Oppenheimer: Net New Assets Will Temper Fee Declines
Investors in retail brokerage firms looking for rays amid the coronavirus-depressed market gloom can find bittersweet solace in Oppenheimer Holdings’ first-quarter earnings report.
Since asset management fees are based on quarter-opening balances at Oppenheimer and most other firms, the new assets that flooded into firms during the roaring first two months of last quarter may prove to be a vital offset to valuation declines when second-quarter fees are calculated.
In the first quarter, the S&P 500 fell almost 34% from its all-time high on February 19 to its March low point as the spreading coronavirus pandemic halted the economy and raised anxiety about the near-term future.
At Oppenheimer, clients contributed $1.3 billion of net positive inflows in the first quarter, contributing to assets under management that grew to $28 billion across its private client and asset management businesses in the first quarter.
Other fundamentals of the coronavirus economy are less promising.
Oppenheimer’s first-quarter profit fell 30% from the year-earlier quarter to $7.8 million due largely to plummeting short-term interest rates that the Fed began towards the end of 2019 and heightened in 2020, it said. Deposit sweep income that the firm collected from third-party banks fell by $15.1 million from last year’s comparable period.
“We expect the impact to continue with short-term interest rates expected to remain near zero,” the earnings report said.
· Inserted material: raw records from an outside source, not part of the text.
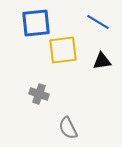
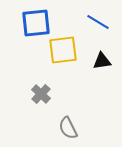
gray cross: moved 2 px right; rotated 24 degrees clockwise
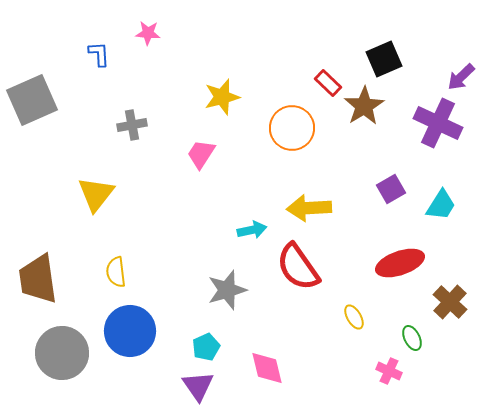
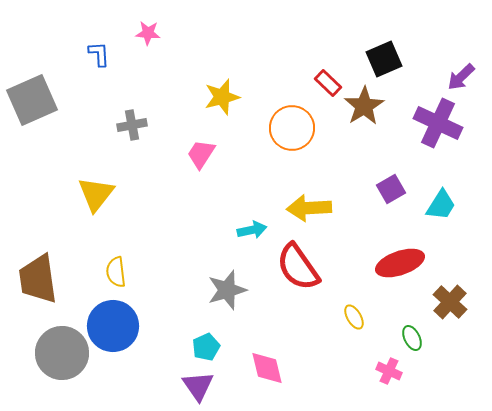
blue circle: moved 17 px left, 5 px up
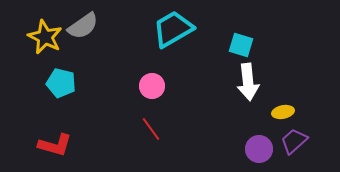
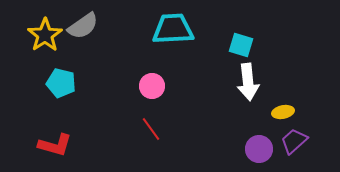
cyan trapezoid: rotated 27 degrees clockwise
yellow star: moved 2 px up; rotated 12 degrees clockwise
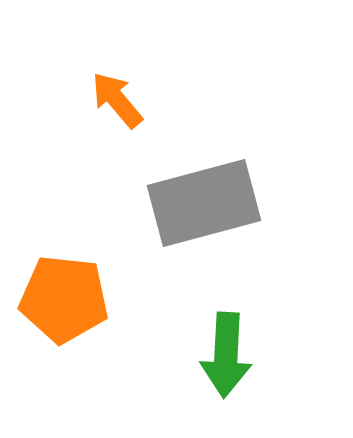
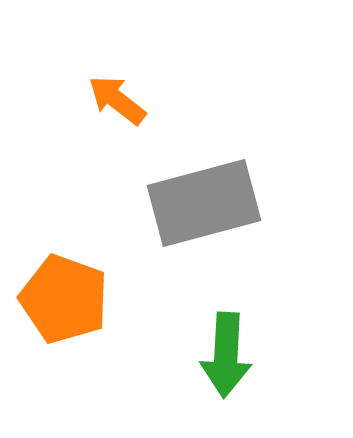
orange arrow: rotated 12 degrees counterclockwise
orange pentagon: rotated 14 degrees clockwise
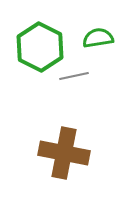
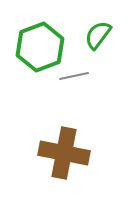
green semicircle: moved 3 px up; rotated 44 degrees counterclockwise
green hexagon: rotated 12 degrees clockwise
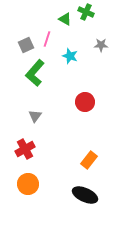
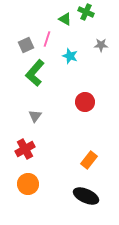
black ellipse: moved 1 px right, 1 px down
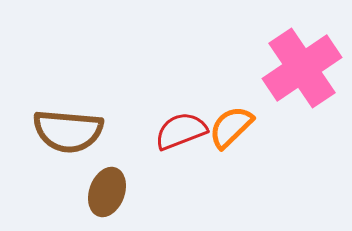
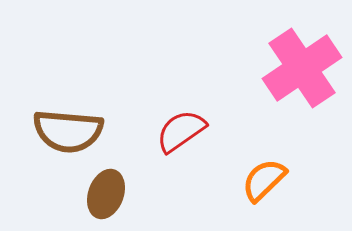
orange semicircle: moved 33 px right, 53 px down
red semicircle: rotated 14 degrees counterclockwise
brown ellipse: moved 1 px left, 2 px down
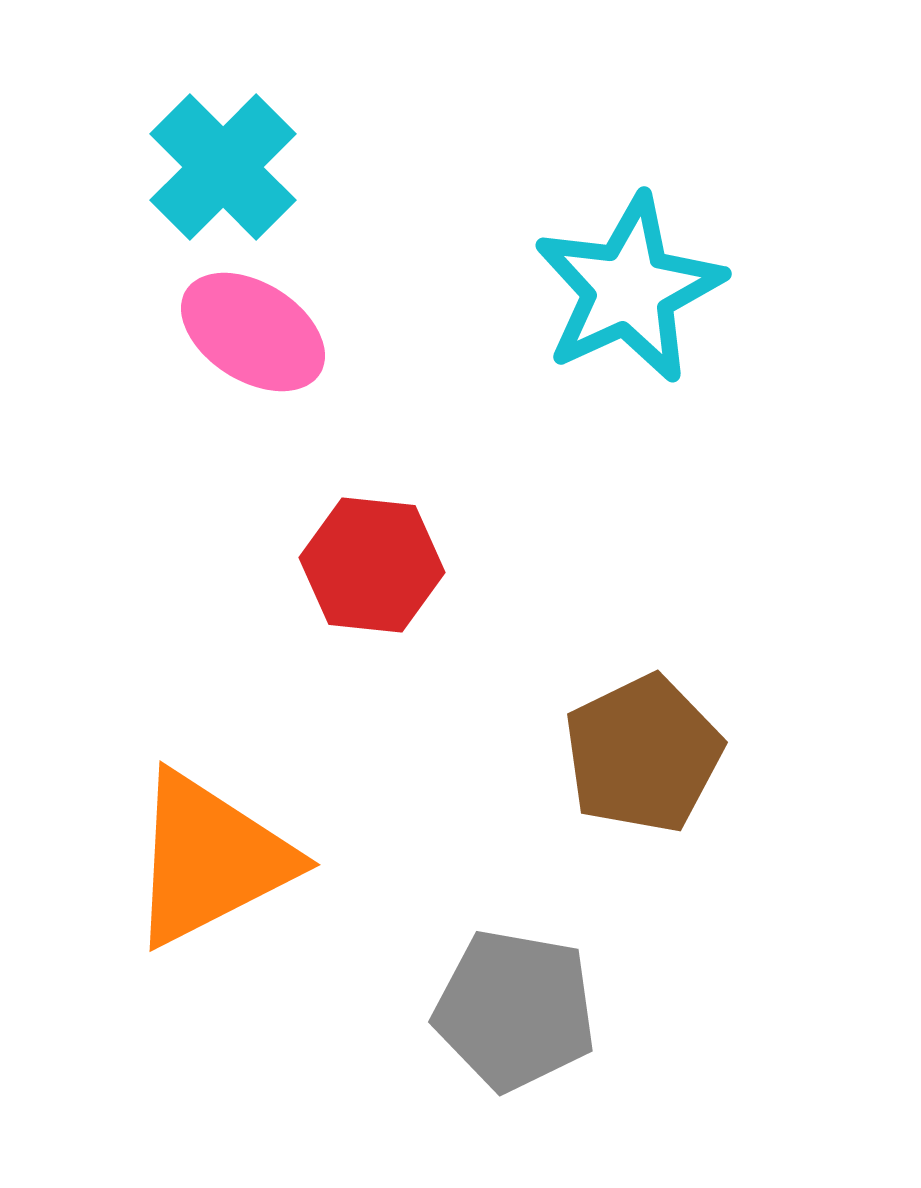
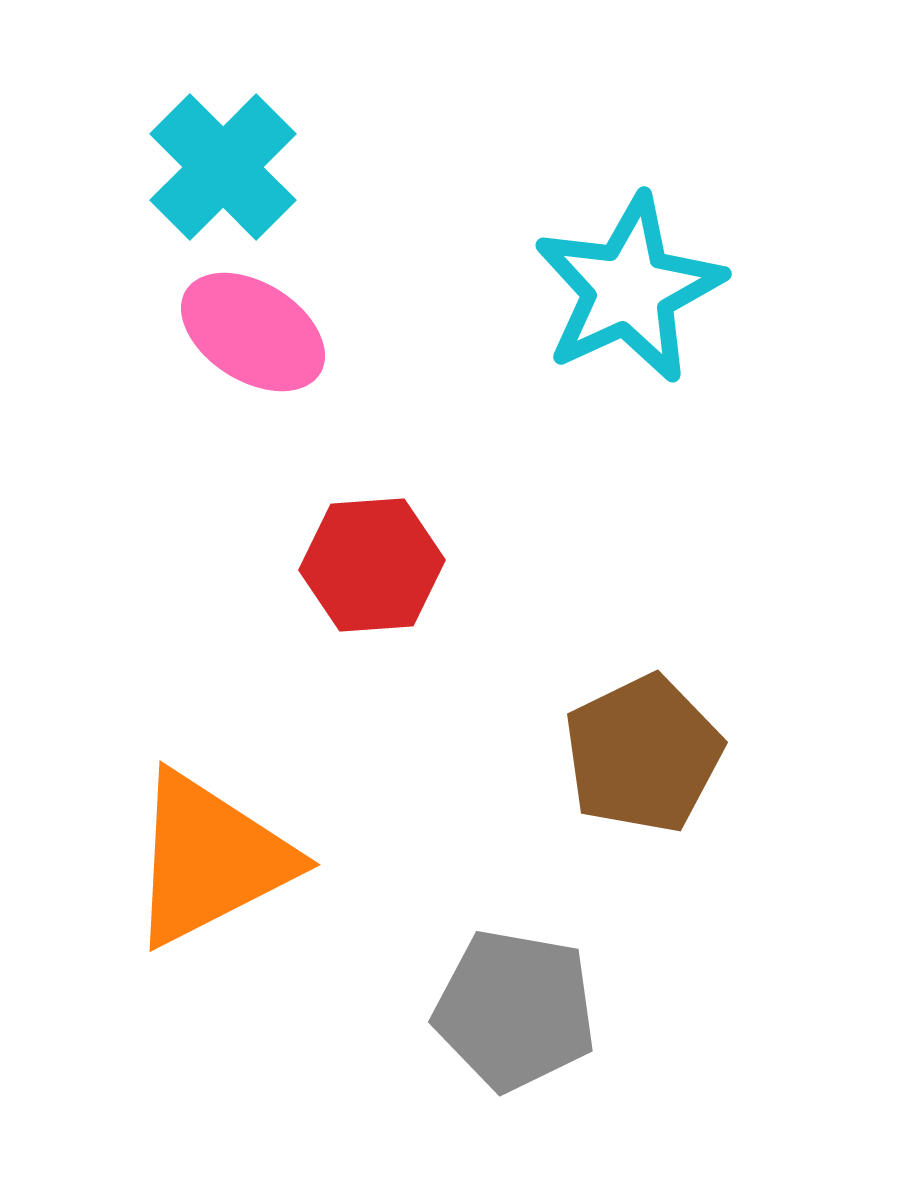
red hexagon: rotated 10 degrees counterclockwise
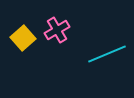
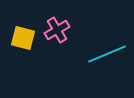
yellow square: rotated 35 degrees counterclockwise
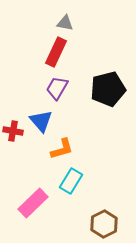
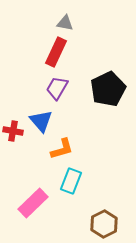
black pentagon: rotated 12 degrees counterclockwise
cyan rectangle: rotated 10 degrees counterclockwise
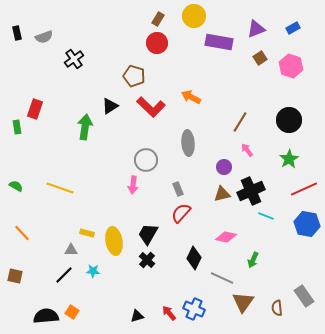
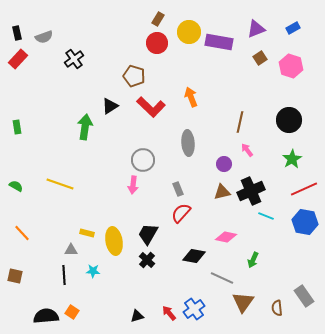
yellow circle at (194, 16): moved 5 px left, 16 px down
orange arrow at (191, 97): rotated 42 degrees clockwise
red rectangle at (35, 109): moved 17 px left, 50 px up; rotated 24 degrees clockwise
brown line at (240, 122): rotated 20 degrees counterclockwise
green star at (289, 159): moved 3 px right
gray circle at (146, 160): moved 3 px left
purple circle at (224, 167): moved 3 px up
yellow line at (60, 188): moved 4 px up
brown triangle at (222, 194): moved 2 px up
blue hexagon at (307, 224): moved 2 px left, 2 px up
black diamond at (194, 258): moved 2 px up; rotated 75 degrees clockwise
black line at (64, 275): rotated 48 degrees counterclockwise
blue cross at (194, 309): rotated 30 degrees clockwise
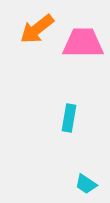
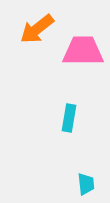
pink trapezoid: moved 8 px down
cyan trapezoid: rotated 130 degrees counterclockwise
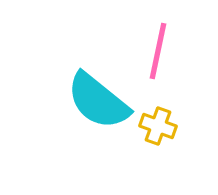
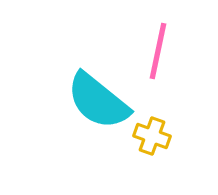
yellow cross: moved 6 px left, 10 px down
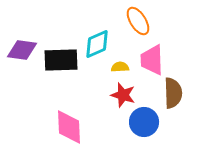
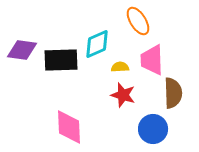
blue circle: moved 9 px right, 7 px down
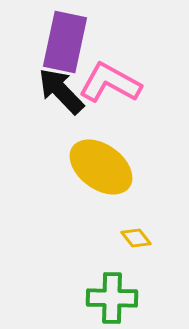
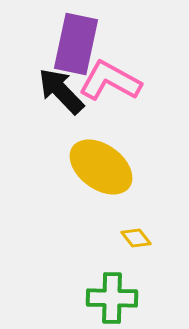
purple rectangle: moved 11 px right, 2 px down
pink L-shape: moved 2 px up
Like customers at other retail brokerage firms, those at Oppenheimer went heavily into cash by quarter end as they repositioned their portfolios to escape market volatility. In the short term, the activity helped. First-quarter trading commission grew 23.1% to $103.2 million on an operating basis over the previous-year period. (Advisory fees based on record client assets under management as of yearend 2019 were up 14.5% to $86.2 million.)
Oppenheimer’s small investment banking division, however, suffered an immediate hit. Clients cancelled active mandates by quarter end as their risk appetites plummeted amid the pandemic, eroding “strong results through the first two months of the year,” the company said.
Total revenue at the firm was down 7.2% from the year-earlier quarter.
Oppenheimer has pruned its brokerage force of advisors and managers that it held responsible for sales rule violations and other regulatory issues in the past few years. As of March 31, it employed 1,029 financial advisors. That is off by just three from the end of 2019 but is about 18% less than more than 1,200 who worked at the firm five years ago.
Shares of Oppenheimer, which is controlled by the family of Albert “Bud” Lowenthal, its chairman and CEO, are down by about 35% year to date.